Seriously Shimokita won't change because of some new building.
Altria at 09:57 AM JST - 20th November
Am I the only one who likes these redevelopment projects?
Marunouchi/Yurakucho is much nicer now, same for Roppongi.
Shimokitazawa has some pretty cool shops and bars, but the station is ugly and due for a revamp.
Drill baby drill!!!
jason6 at 01:48 PM JST - 20th November
The writer said Tokyo is interesting because it's always changing, but Shimokitazawa shouldn't change. I guess he lives there?
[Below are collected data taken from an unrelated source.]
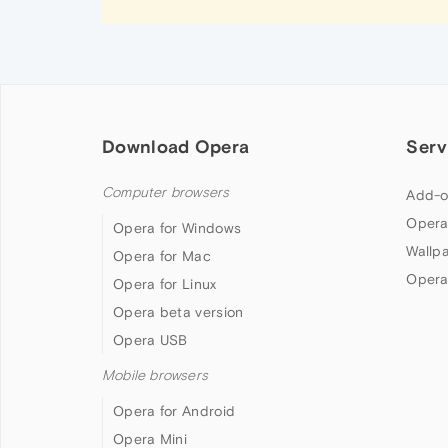
Download Opera
Serv
Computer browsers
Add-o
Opera
Opera for Windows
Wallp
Opera for Mac
Opera
Opera for Linux
Opera beta version
Opera USB
Mobile browsers
Opera for Android
Opera Mini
shinjukuboy at 02:19 PM JST - 20th November
You know it is the result of Buddhism. The world is in constant flux (無常), and you suffer by trying to grasp and hang on to anything because nothing is permanent. Go with the flow! On the other hand, construction can be a bit noisy.
Yelnats at 02:27 PM JST - 20th November
Shimokitazawa station...leave it alone as it is great as it is now.
Ranger_Miffy at 07:33 PM JST - 20th November
Altria, After a five year absence from Tokyo, I returned to Yurakucho to find my absolute favorite udon stand up place GONE. I was really sad about it. Sure, what is there is fine and all, but the personal service is gone, the sense of people deeply invested in their job, the sheer joy of the syncopated service from customer to bowl of hot steaming udon is GONE forever. And, I miss it. It had validity. I wish it had been spared. So, that is part of "Tokyo is Tokyo" too, y'know?
sydenham at 07:40 PM JST - 20th November
That's what I like about Tokyo. The constant change, and the ability of residents to live with impermanence.
That's life. And that's exactly what makes life worth living.
30061015 at 02:33 AM JST - 22nd November
Old or new, Godzilla doesn't care. He just loves to smash Tokyo.